Sie wurden von Frau Fischer gefunden. Frau Fischer kam aus dem Lift und schaute gar nicht in ihre Richtung. Vroni konnte erst nichts sagen oder rufen. Es war ein lauter Seufzer, auf den Frau Fischer sich umdrehte.
Frau Fischer holte die Rettung. Die Polizei kam. Vroni wollte nicht weg. Die Wohnung. Wer würde auf die Wohnung achtgeben. Frau Fischer versperrte die Wohnungstür vom Onkel Franz und kam mit Vroni in der zweiten Rettung mit. Die erste Rettungsmannschaft war mit Chrobath sofort weggefahren. Die Polizisten wollten von Vroni wissen, ob sie die Angreifer erkannt habe. Da mußte Vroni plötzlich weinen. Frau Fischer sagte dem älteren Polizisten, daß sie mit Vroni auf die Wache kommen würde. Jetzt sollte Vroni einmal medizinisch versorgt werden.

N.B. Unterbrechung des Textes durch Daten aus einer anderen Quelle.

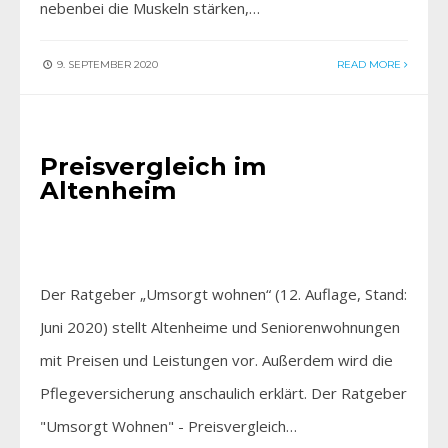
nebenbei die Muskeln stärken,…
9. SEPTEMBER 2020
READ MORE
AKTUELLES
•
FÜR SIE ENTDECKT
Preisvergleich im
Altenheim
Der Ratgeber „Umsorgt wohnen“ (12. Auflage, Stand:
Juni 2020) stellt Altenheime und Seniorenwohnungen
mit Preisen und Leistungen vor. Außerdem wird die
Pflegeversicherung anschaulich erklärt. Der Ratgeber
"Umsorgt Wohnen" - Preisvergleich…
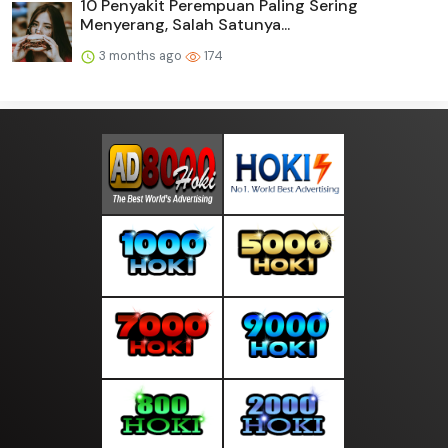
10 Penyakit Perempuan Paling Sering
Menyerang, Salah Satunya...
3 months ago
174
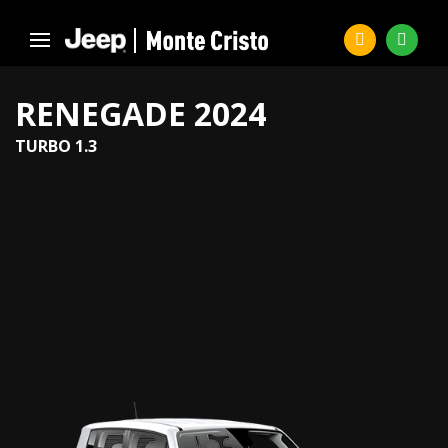
RENEGADE 2024
TURBO 1.3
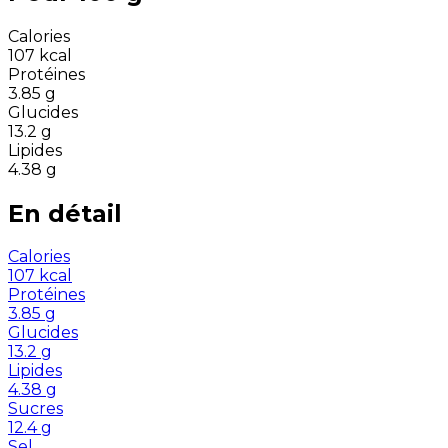
Calories
107
kcal
Protéines
3.85
g
Glucides
13.2
g
Lipides
4.38
g
En détail
Calories
107
kcal
Protéines
3.85
g
Glucides
13.2
g
Lipides
4.38
g
Sucres
12.4
g
Sel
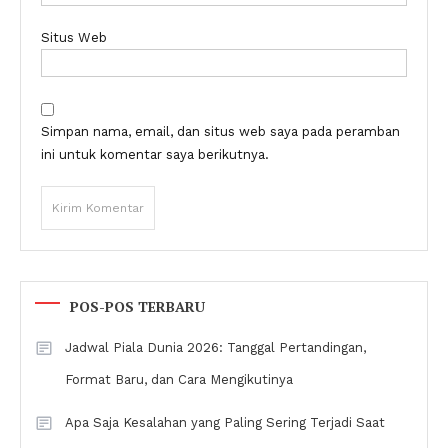
Situs Web
Simpan nama, email, dan situs web saya pada peramban
ini untuk komentar saya berikutnya.
POS-POS TERBARU
Jadwal Piala Dunia 2026: Tanggal Pertandingan,
Format Baru, dan Cara Mengikutinya
Apa Saja Kesalahan yang Paling Sering Terjadi Saat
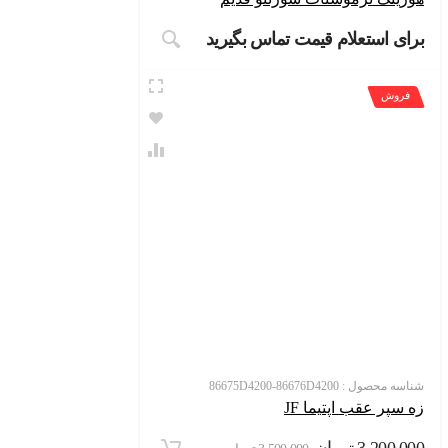
ی استعلام قیمت تماس بگیرید
روش
سه محصول :
86675D4200-86676D4200
سپر عقب اپتیما JF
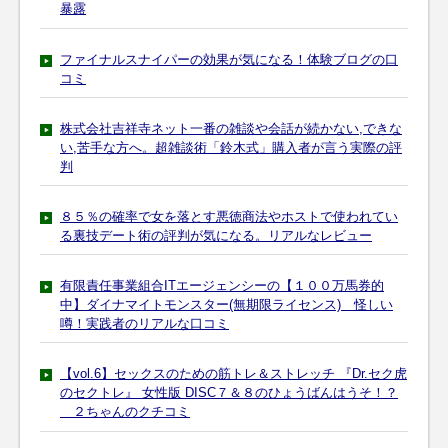
暴露
ファイナルスナイパーの効果が気になる！体験ブログの口
コミ
株式会社吉祥寺ネット一番の雑談や会話が続かない,できな
い,苦手な方へ。超雑談術「鈴木式」購入者が言う実際の評
判
８５％の確率で女を落とす悪徳商法やホストで使われてい
る裏技デート術の評判が気になる。リアルなレビュー
有限責任事業組合ITエージェンシーの【１００万馬券的
中】ダイナマイトモンスター(無期限ライセンス) 怪しい
噂！実践者のリアルな口コミ
【vol.6】セックスのための筋トレ＆ストレッチ 『Dr.セク虎
のセクトレ』 女性版 DISC７＆８のひょうばんはうそ！？
２ちゃんのクチコミ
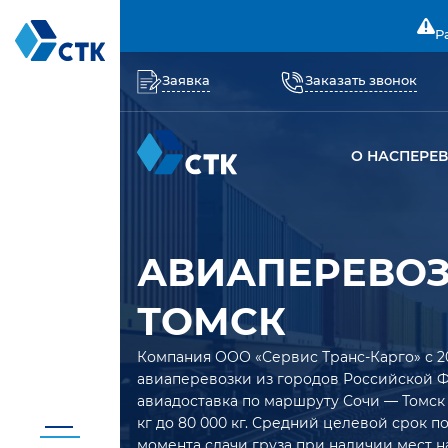
Р
Заявка
Заказать звонок
О НАС
ПЕРЕ
АВИАПЕРЕВОЗ
ТОМСК
Компания ООО «Сервис Транс-Карго» с 2
авиаперевозки из городов Российской 
авиадоставка по маршруту Сочи — Томск 
кг до 80 000 кг. Средний целевой срок п
момента сдачи груза при наличии мест н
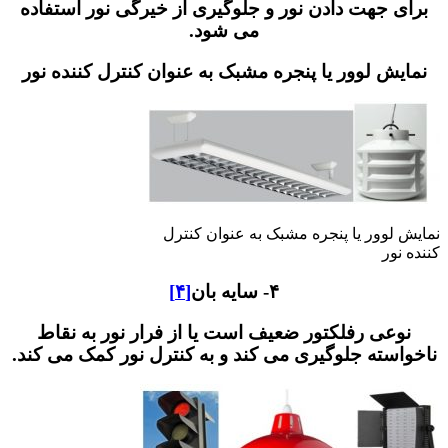
 جهت دادن نور و جلوگیری از خیرگی نور استفاده
می شود.
ش لوور یا پنجره مشبک به عنوان کنترل کننده نور
لوور یا پنجره مشبک به عنوان کنترل
ور
۴- سایه بان
[۴]
عی رفلکتور ضعیف است یا از فرار نور به نقاط
سته جلوگیری می کند و به کنترل نور کمک می کند.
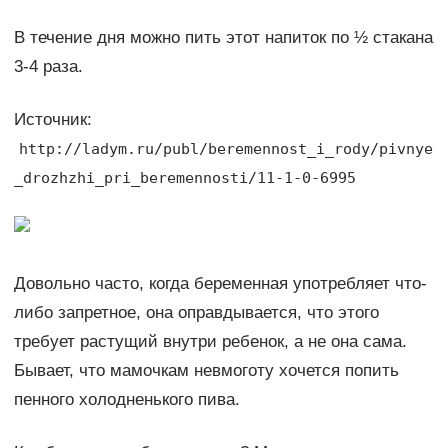
В течение дня можно пить этот напиток по ½ стакана
3-4 раза.
Источник:
http://ladym.ru/publ/beremennost_i_rody/pivnye
_drozhzhi_pri_beremennosti/11-1-0-6995
Довольно часто, когда беременная употребляет что-
либо запретное, она оправдывается, что этого
требует растущий внутри ребенок, а не она сама.
Бывает, что мамочкам невмоготу хочется попить
пенного холодненького пива.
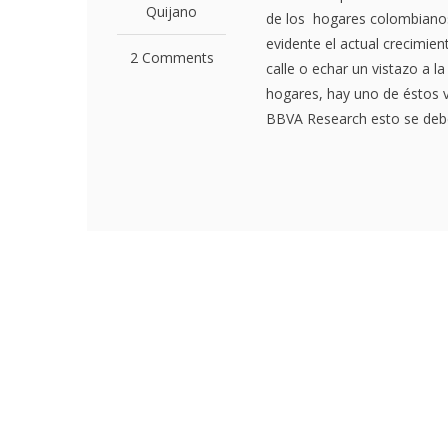
Quijano
de los hogares colombianos
evidente el actual crecimien
2 Comments
calle o echar un vistazo a 
hogares, hay uno de éstos v
BBVA Research esto se debe 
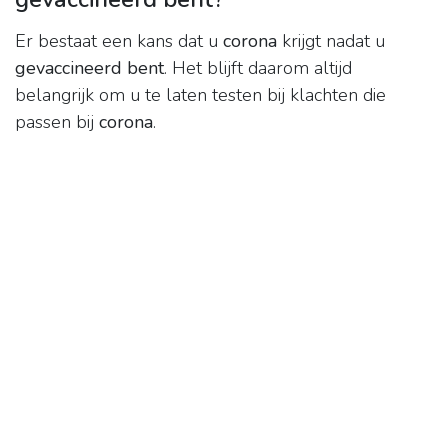
Er bestaat een kans dat u
corona
krijgt nadat u
gevaccineerd bent
. Het blijft daarom altijd
belangrijk om u te laten testen bij klachten die
passen bij
corona
.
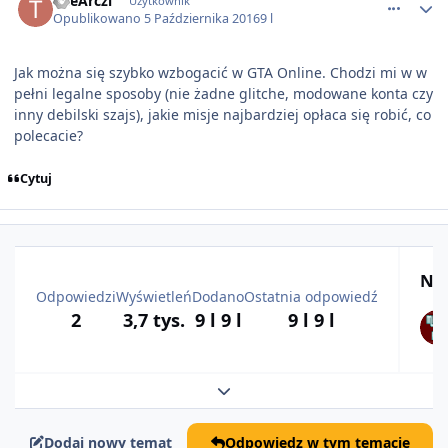
TheArczi
Użytkownik
Opublikowano
5 Października 2016
9 l
Jak można się szybko wzbogacić w GTA Online. Chodzi mi w w
pełni legalne sposoby (nie żadne glitche, modowane konta czy
inny debilski szajs), jakie misje najbardziej opłaca się robić, co
polecacie?
Cytuj
Naj
Odpowiedzi
Wyświetleń
Dodano
Ostatnia odpowiedź
2
3,7 tys.
9 l
9 l
9 l
9 l
Rozwiń podsumowanie tematu
Dodaj nowy temat
Odpowiedz w tym temacie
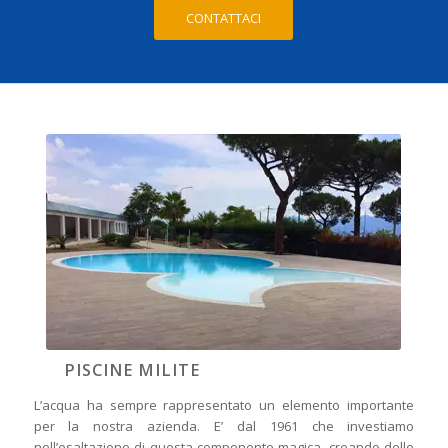
CONTATTACI
PISCINE MILITE
L’acqua ha sempre rappresentato un elemento importante
per la nostra azienda. E’ dal 1961 che investiamo
nell’esaltazione di questa componente magica, creando delle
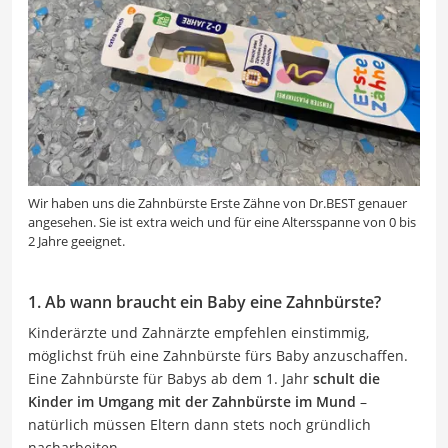
Wir haben uns die Zahnbürste Erste Zähne von Dr.BEST genauer
angesehen. Sie ist extra weich und für eine Altersspanne von 0 bis
2 Jahre geeignet.
1. Ab wann braucht ein Baby eine Zahnbürste?
Kinderärzte und Zahnärzte empfehlen einstimmig,
möglichst früh eine Zahnbürste fürs Baby anzuschaffen.
Eine Zahnbürste für Babys ab dem 1. Jahr
schult die
Kinder im Umgang mit der Zahnbürste im Mund
–
natürlich müssen Eltern dann stets noch gründlich
nacharbeiten.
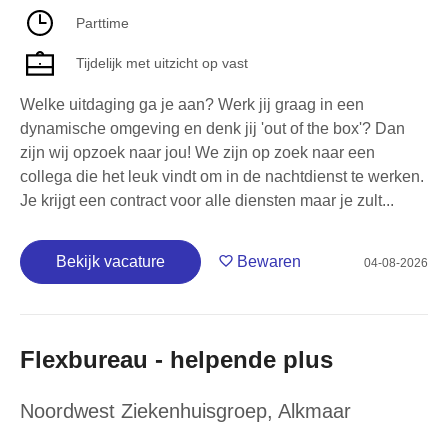
Parttime
Tijdelijk met uitzicht op vast
Welke uitdaging ga je aan? Werk jij graag in een
dynamische omgeving en denk jij 'out of the box'? Dan
zijn wij opzoek naar jou! We zijn op zoek naar een
collega die het leuk vindt om in de nachtdienst te werken.
Je krijgt een contract voor alle diensten maar je zult...
Bekijk vacature
Bewaren
04-08-2026
Flexbureau - helpende plus
Noordwest Ziekenhuisgroep
,
Alkmaar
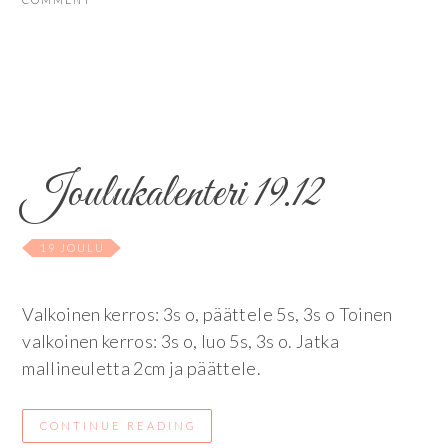
Joulukalenteri 19.12
19 JOULU
Valkoinen kerros: 3s o, päättele 5s, 3s o Toinen
valkoinen kerros: 3s o, luo 5s, 3s o. Jatka
mallineuletta 2cm ja päättele.
CONTINUE READING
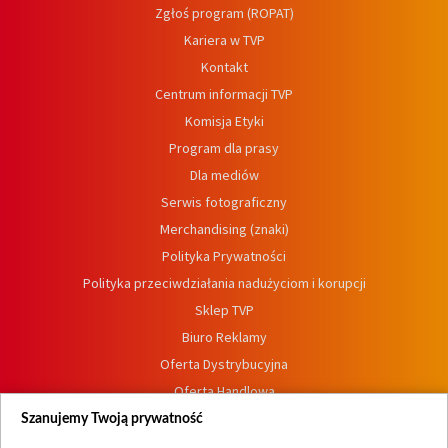
Zgłoś program (ROPAT)
Kariera w TVP
Kontakt
Centrum informacji TVP
Komisja Etyki
Program dla prasy
Dla mediów
Serwis fotograficzny
Merchandising (znaki)
Polityka Prywatności
Polityka przeciwdziałania nadużyciom i korupcji
Sklep TVP
Biuro Reklamy
Oferta Dystrybucyjna
Oferta Handlowa
Dostępność
Szanujemy Twoją prywatność
Moje zgody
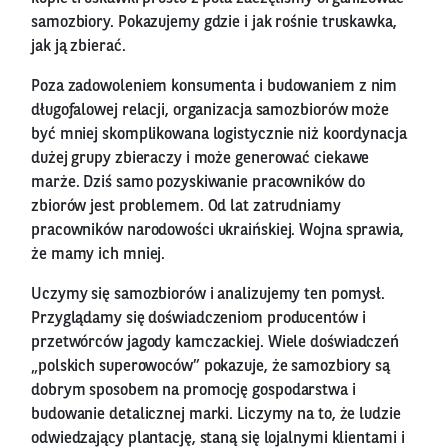
samozbiory. Pokazujemy gdzie i jak rośnie truskawka,
jak ją zbierać.
Poza zadowoleniem konsumenta i budowaniem z nim
długofalowej relacji, organizacja samozbiorów może
być mniej skomplikowana logistycznie niż koordynacja
dużej grupy zbieraczy i może generować ciekawe
marże. Dziś samo pozyskiwanie pracowników do
zbiorów jest problemem. Od lat zatrudniamy
pracowników narodowości ukraińskiej. Wojna sprawia,
że mamy ich mniej.
Uczymy się samozbiorów i analizujemy ten pomysł.
Przyglądamy się doświadczeniom producentów i
przetwórców jagody kamczackiej. Wiele doświadczeń
„polskich superowoców” pokazuje, że samozbiory są
dobrym sposobem na promocję gospodarstwa i
budowanie detalicznej marki. Liczymy na to, że ludzie
odwiedzający plantację, staną się lojalnymi klientami i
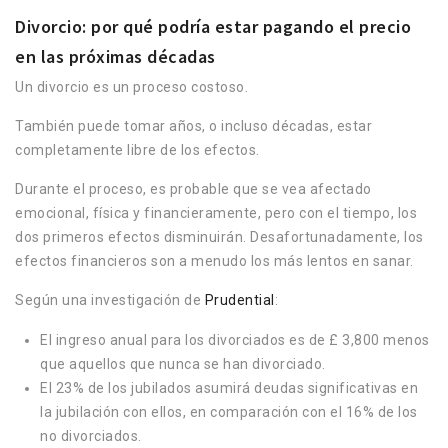
Divorcio: por qué podría estar pagando el precio
en las próximas décadas
Un divorcio es un proceso costoso.
También puede tomar años, o incluso décadas, estar
completamente libre de los efectos.
Durante el proceso, es probable que se vea afectado
emocional, física y financieramente, pero con el tiempo, los
dos primeros efectos disminuirán. Desafortunadamente, los
efectos financieros son a menudo los más lentos en sanar.
Según una investigación de
Prudential
:
El ingreso anual para los divorciados es de £ 3,800 menos
que aquellos que nunca se han divorciado.
El 23% de los jubilados asumirá deudas significativas en
la jubilación con ellos, en comparación con el 16% de los
no divorciados.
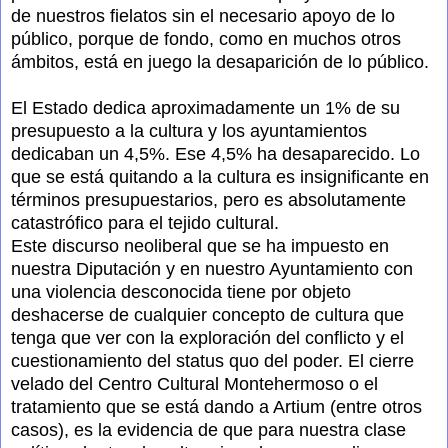
de nuestros fielatos sin el necesario apoyo de lo
público, porque de fondo, como en muchos otros
ámbitos, está en juego la desaparición de lo público.
El Estado dedica aproximadamente un 1% de su
presupuesto a la cultura y los ayuntamientos
dedicaban un 4,5%. Ese 4,5% ha desaparecido. Lo
que se está quitando a la cultura es insignificante en
términos presupuestarios, pero es absolutamente
catastrófico para el tejido cultural.
Este discurso neoliberal que se ha impuesto en
nuestra Diputación y en nuestro Ayuntamiento con
una violencia desconocida tiene por objeto
deshacerse de cualquier concepto de cultura que
tenga que ver con la exploración del conflicto y el
cuestionamiento del status quo del poder. El cierre
velado del Centro Cultural Montehermoso o el
tratamiento que se está dando a Artium (entre otros
casos), es la evidencia de que para nuestra clase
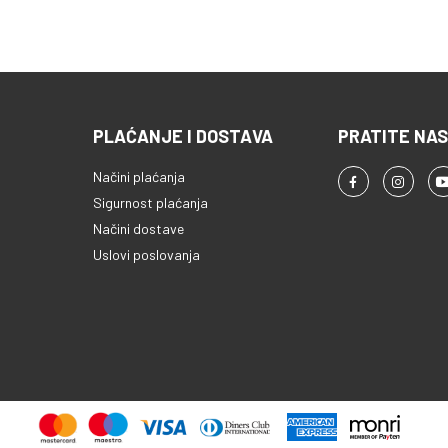
PLAĆANJE I DOSTAVA
PRATITE NAS
Načini plaćanja
Sigurnost plaćanja
Načini dostave
Uslovi poslovanja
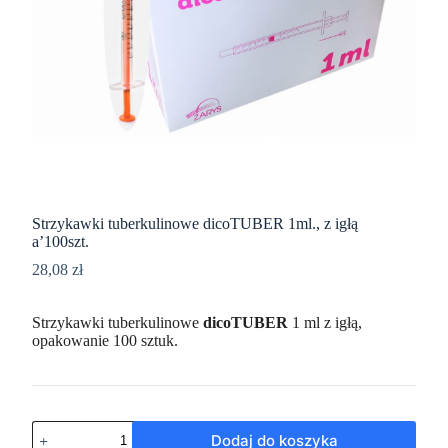
Strzykawki tuberkulinowe dicoTUBER 1ml., z igłą
a’100szt.
28,08
zł
Strzykawki tuberkulinowe
dicoTUBER
1 ml z igłą,
opakowanie 100 sztuk.
Dodaj do koszyka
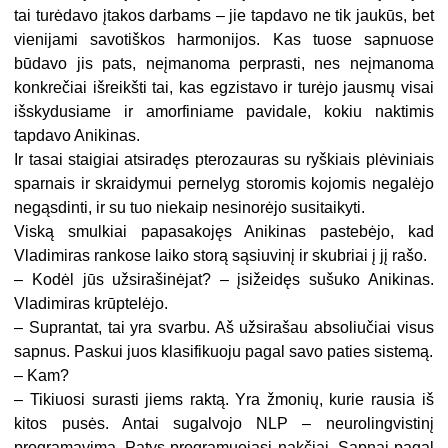
tai turėdavo įtakos darbams – jie tapdavo ne tik jaukūs, bet
vienijami savotiškos harmonijos. Kas tuose sapnuose
būdavo jis pats, neįmanoma perprasti, nes neįmanoma
konkrečiai išreikšti tai, kas egzistavo ir turėjo jausmų visai
išskydusiame ir amorfiniame pavidale, kokiu naktimis
tapdavo Anikinas.
Ir tasai staigiai atsiradęs pterozauras su ryškiais plėviniais
sparnais ir skraidymui pernelyg storomis kojomis negalėjo
negąsdinti, ir su tuo niekaip nesinorėjo susitaikyti.
Viską smulkiai papasakojęs Anikinas pastebėjo, kad
Vladimiras rankose laiko storą sąsiuvinį ir skubriai į jį rašo.
– Kodėl jūs užsirašinėjat? – įsižeidęs sušuko Anikinas.
Vladimiras krūptelėjo.
– Suprantat, tai yra svarbu. Aš užsirašau absoliučiai visus
sapnus. Paskui juos klasifikuoju pagal savo paties sistemą.
– Kam?
– Tikiuosi surasti jiems raktą. Yra žmonių, kurie rausia iš
kitos pusės. Antai sugalvojo NLP – neurolingvistinį
programavimą. Patys programuojasi nakčiai. Sapnai pagal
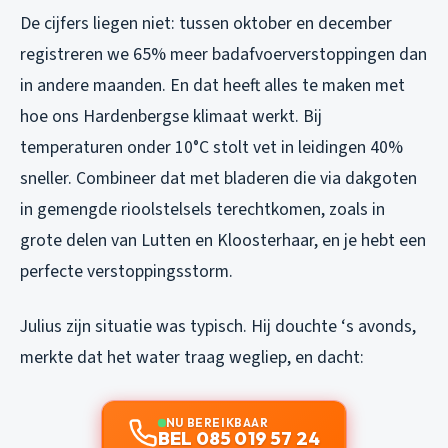
De cijfers liegen niet: tussen oktober en december
registreren we 65% meer badafvoerverstoppingen dan
in andere maanden. En dat heeft alles te maken met
hoe ons Hardenbergse klimaat werkt. Bij
temperaturen onder 10°C stolt vet in leidingen 40%
sneller. Combineer dat met bladeren die via dakgoten
in gemengde rioolstelsels terechtkomen, zoals in
grote delen van Lutten en Kloosterhaar, en je hebt een
perfecte verstoppingsstorm.
Julius zijn situatie was typisch. Hij douchte ‘s avonds,
merkte dat het water traag wegliep, en dacht:
NU BEREIKBAAR
BEL 085 019 57 24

„Wieso haßt der meinen Onkel so.“ fragte Vroni auf der Fahrt ins AKH. „Sie meinen den Chrobath und ihr Onkel Kaindlinger. Der Chrobath will doch nur die Wohnung von ihrem Onkel. Der Chrobath braucht Platz für seine Uhrensammlung und da hat er sich vorgestellt, er baut nach oben aus. Aber Ihr Onkel will nicht verkaufen, und warum soll er auch. Nein. Nein. Das ist wie immer. Da geht es um den Platz. Und sonst nichts. Das sind doch immer Vorwände. Solche Haßtiraden. Es würde mich nicht wundern, wenn er den braunen Fleck selber fabriziert hätte.“ Frau Fischer versuchte immer wieder Vronis gesunde Hand zu halten. Aber Vroni konnte gar nicht zuhören. Die Schmerzen in der Hand übertönten mit einem Mal alles. Dann waren die Schmerzen überall und sie bekam keine Luft mehr.
[1] Diese Folge ist der jungen Frau aus Marokko gewidmet, die sich am 29. Juli 2016 selbst verbrannte, nachdem ihre 8 Vergewaltiger gedroht hatten, handyvideos von ihrer Vergewaltigung zu veröffentlichen. Die angezeigten Männer waren bis zur Gerichtsverhandlung aus der Haft entlassen worden. Seit 2011 gibt es in Marokko eine neue Verfassung, die gender equality verspricht.